Однако она хорошо помнит свои чувства в момент, когда вошел вор.
Сначала его нигде не было видно, и вот он уже здесь, стоит и греет руки в пламени черной дыры в цилиндрической комнате, в самом сердце ее лабиринта. Один из ее гоголов сразу же распознает дешевый трюк — тщательно размещенные покровы пространства-времени, скрывающие движение вора по лабиринту даже от ее глаз.
Он в теле из плоти, в массивной голубой броне зоку — не совсем материя, не совсем свет — и с ореолом квантовых камней, соответствующих защите. Она надеется, что камни не предназначены ей. Он уже отдал ей множество камней, и все приносили лишь разочарование.
По сравнению с ней он совсем маленький. Она присутствует в скале и атмосфере, и в компьютрониуме под корой планеты, и в нитевидных колебаниях горизонта событий черной дыры. Он лишь смешение углеродных атомов и сцепленностей, ку-точек и воды и едва достигает роста наименьшего из ее гоголов.
И тем не менее...
Она создает себе облик из модулированного излучения Хокинга и выходит ему навстречу из пламени черной дыры. Гоголы показывают, как она выглядит в его глазах: величественная фигура из голубого огня в ожерелье из звезд. Интенсивность излучения она удерживает на уровне чуть меньшем, чем способна отразить его броня.
— Уже вернулся? — спрашивает она голосом из гамма-лучей. Ее слова прожигают наружный слой брони. — Не прошло и двух столетий. Неужели Марс тебе так быстро наскучил?
Он прикрывает рукой лицо.
— Жизнь на Марсе была... весьма познавательной, — говорит он. — Не могла бы ты уменьшить жар? Боюсь, мои глаза не выдержат.
— Как скажешь.
Ей достаточно одной мысли, чтобы испарить его и залить в мыслеформу в своем вире. Гоголы не знают, что делать с драгоценностями зоку, и она просто оставляет их рассыпанными по полу в зале черной дыры, словно забытые игрушки.
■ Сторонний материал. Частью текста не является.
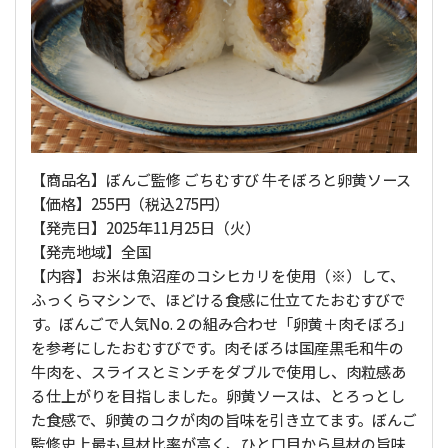
【商品名】ぼんご監修 ごちむすび 牛そぼろと卵黄ソース
【価格】255円（税込275円）
【発売日】2025年11月25日（火）
【発売地域】全国
【内容】お米は魚沼産のコシヒカリを使用（※）して、
ふっくらマシンで、ほどける食感に仕立てたおむすびで
す。ぼんごで人気No.２の組み合わせ「卵黄＋肉そぼろ」
を参考にしたおむすびです。肉そぼろは国産黒毛和牛の
牛肉を、スライスとミンチをダブルで使用し、肉粒感あ
る仕上がりを目指しました。卵黄ソースは、とろっとし
た食感で、卵黄のコクが肉の旨味を引き立てます。ぼんご
監修史上最も具材比率が高く、ひと口目から具材の旨味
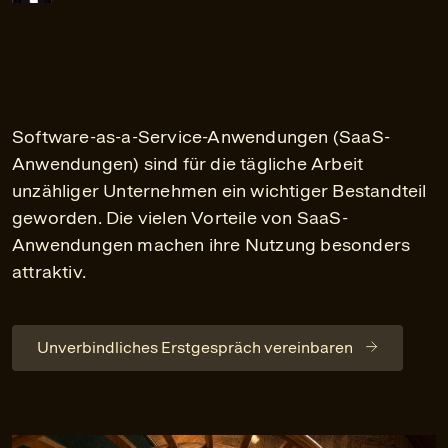
Software-as-a-Service-Anwendungen (SaaS-
Anwendungen) sind für die tägliche Arbeit
unzähliger Unternehmen ein wichtiger Bestandteil
geworden. Die vielen Vorteile von SaaS-
Anwendungen machen ihre Nutzung besonders
attraktiv.
Unverbindliches Erstgespräch vereinbaren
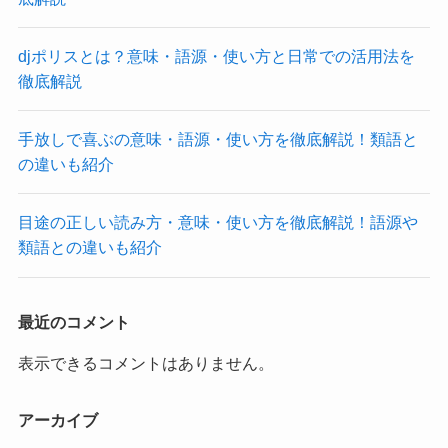
djポリスとは？意味・語源・使い方と日常での活用法を
徹底解説
手放しで喜ぶの意味・語源・使い方を徹底解説！類語と
の違いも紹介
目途の正しい読み方・意味・使い方を徹底解説！語源や
類語との違いも紹介
最近のコメント
表示できるコメントはありません。
アーカイブ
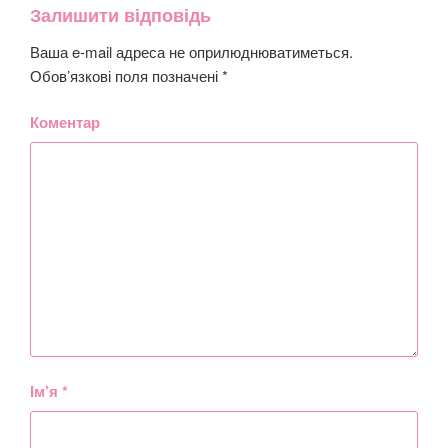
Залишити відповідь
Ваша e-mail адреса не оприлюднюватиметься.
Обов’язкові поля позначені
*
Коментар
Ім’я
*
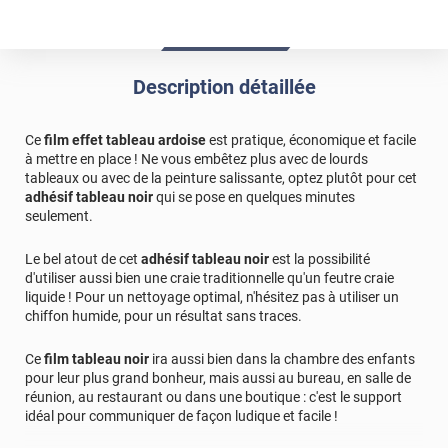
de mur à faire !!! Un meilleur compromis entre adhérence
et facilité à retirer le film me semblerait peut-être judicieux.
*****
Il y a 1530 jours
Description détaillée
Mal découpé aux extrémités
Ce
film effet tableau ardoise
est pratique, économique et facile
à mettre en place ! Ne vous embêtez plus avec de lourds
tableaux ou avec de la peinture salissante, optez plutôt pour cet
adhésif tableau noir
qui se pose en quelques minutes
seulement.
Le bel atout de cet
adhésif tableau noir
est la possibilité
d'utiliser aussi bien une craie traditionnelle qu'un feutre craie
liquide ! Pour un nettoyage optimal, n'hésitez pas à utiliser un
chiffon humide, pour un résultat sans traces.
Ce
film tableau noir
ira aussi bien dans la chambre des enfants
pour leur plus grand bonheur, mais aussi au bureau, en salle de
réunion, au restaurant ou dans une boutique : c'est le support
idéal pour communiquer de façon ludique et facile !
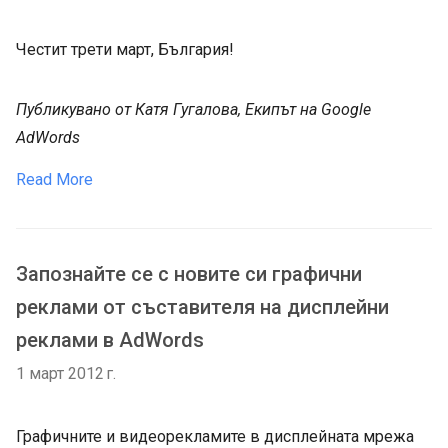
Честит трети март, България!
Публикувано от Катя Гугалова, Екипът на Google
AdWords
Read More
Запознайте се с новите си графични
реклами от съставителя на дисплейни
реклами в AdWords
1 март 2012 г.
Графичните и видеорекламите в дисплейната мрежа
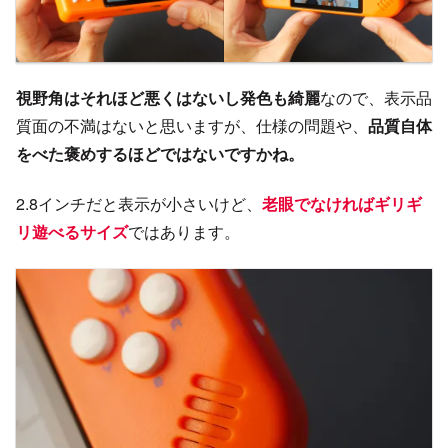
視野角はそれほど悪くはないし発色も綺麗
なので、表示品
質面の不満はないと思いますが、仕様の問題や、
品質自体
をべた褒めするほどではないですかね。
2.8インチだと表示が小さいけど、
老眼でなければギリギ
リ遊べるサイズ
ではあります。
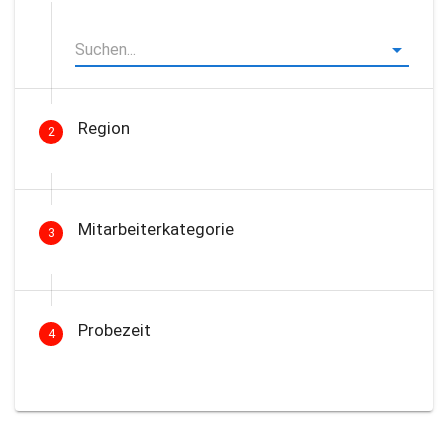
Region
2
Mitarbeiterkategorie
3
Probezeit
4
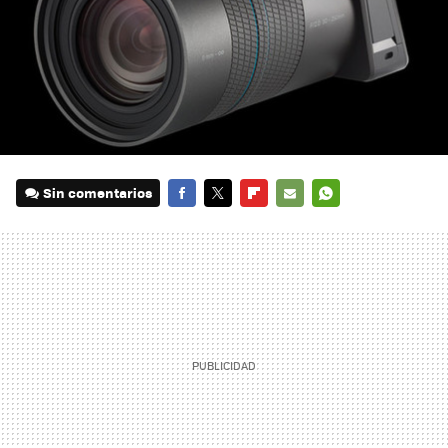
Sin comentarios
FACEBOOK
TWITTER
FLIPBOARD
E-
WHATSAPP
MAIL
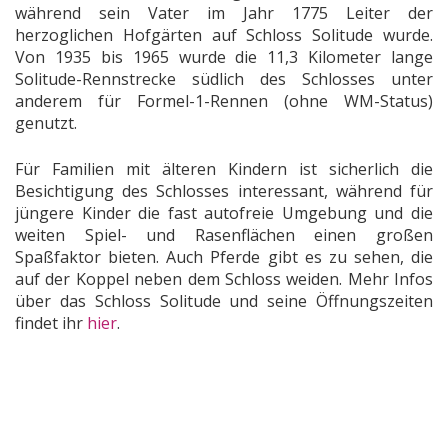
während sein Vater im Jahr 1775 Leiter der
herzoglichen Hofgärten auf Schloss Solitude wurde.
Von 1935 bis 1965 wurde die 11,3 Kilometer lange
Solitude-Rennstrecke südlich des Schlosses unter
anderem für Formel-1-Rennen (ohne WM-Status)
genutzt.
Für Familien mit älteren Kindern ist sicherlich die
Besichtigung des Schlosses interessant, während für
jüngere Kinder die fast autofreie Umgebung und die
weiten Spiel- und Rasenflächen einen großen
Spaßfaktor bieten. Auch Pferde gibt es zu sehen, die
auf der Koppel neben dem Schloss weiden. Mehr Infos
über das Schloss Solitude und seine Öffnungszeiten
findet ihr
hier
.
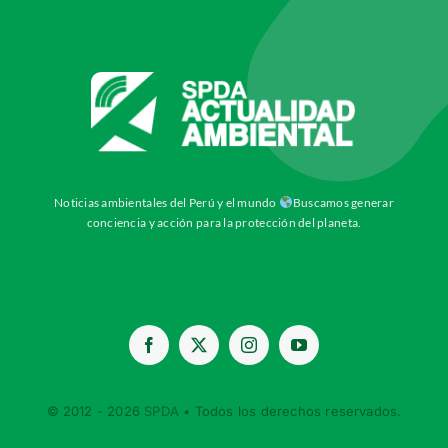
Noticias ambientales del Perú y el mundo
Buscamos generar
conciencia y acción para la protección del planeta.
© 2012 - 2026
SPDA
• Todos los derechos reservados.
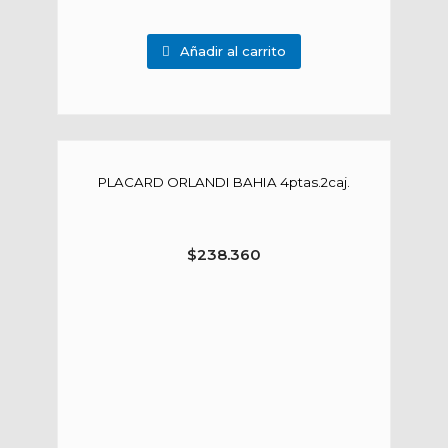
Añadir al carrito
PLACARD ORLANDI BAHIA 4ptas.2caj.
$
238.360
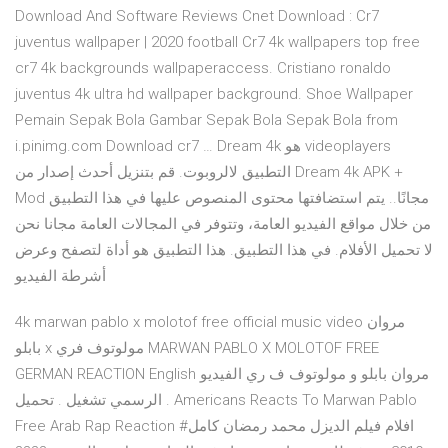
Download And Software Reviews Cnet Download : Cr7
juventus wallpaper | 2020 football Cr7 4k wallpapers top free
cr7 4k backgrounds wallpaperaccess. Cristiano ronaldo
juventus 4k ultra hd wallpaper background. Shoe Wallpaper
Pemain Sepak Bola Gambar Sepak Bola Sepak Bola from
i.pinimg.com Download cr7 … Dream 4k هو videoplayers
التطبيق لالروبوت. قم بتنزيل أحدث إصدار من Dream 4k APK +
Mod مجانًا.. يتم استضافتها محتوى المنصوص عليها في هذا التطبيق
من خلال مواقع الفيديو العامة، وتتوفر في المجالات العامة مجانا نحن
لا تحميل الأفلام. في هذا التطبيق. هذا التطبيق هو أداة لتصفح وعرض
أشرطة الفيديو
4k marwan pablo x molotof free official music video مروان
بابلو x مولوتوف فري MARWAN PABLO X MOLOTOF FREE
GERMAN REACTION English مروان بابلو و مولوتوف ف ري الفيديو
الرسمي تشغيل . تحميل . Americans Reacts To Marwan Pablo
Free Arab Rap Reaction #افلام فيلم الديزل محمد رمضان كامل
Они вдвоем стоят в вире рядом с журчащим фонтаном под звездным небом. Теперь она тоже во плоти, облаченная в любимое платье, в самой царственной мыслеформе из ее Библиотеки. А он повторяет тот же облик, в котором пришел, все в том же превосходно сидящем темно-синем костюме, но кажется немного старше, чем она помнит. Он потирает переносицу.
— Так-то лучше, — говорит вор.
— Правда? Разве ты не был доволен предыдущей сущностью? Твоей Раймонде она очень нравилась. Бедняжка. Она, наверно, очень по тебе скучает. — Она поправляет кольцо. — Может, надо было перенести ее сюда, вместе с остальными людьми с Марса.
— Жозефина...
— Неужели ты думаешь, что можешь играть с мелкими людишками, а потом безнаказанно приползти обратно ко мне? Твои другие сущности так и поступили. Как ты считаешь, что я с ними сделала?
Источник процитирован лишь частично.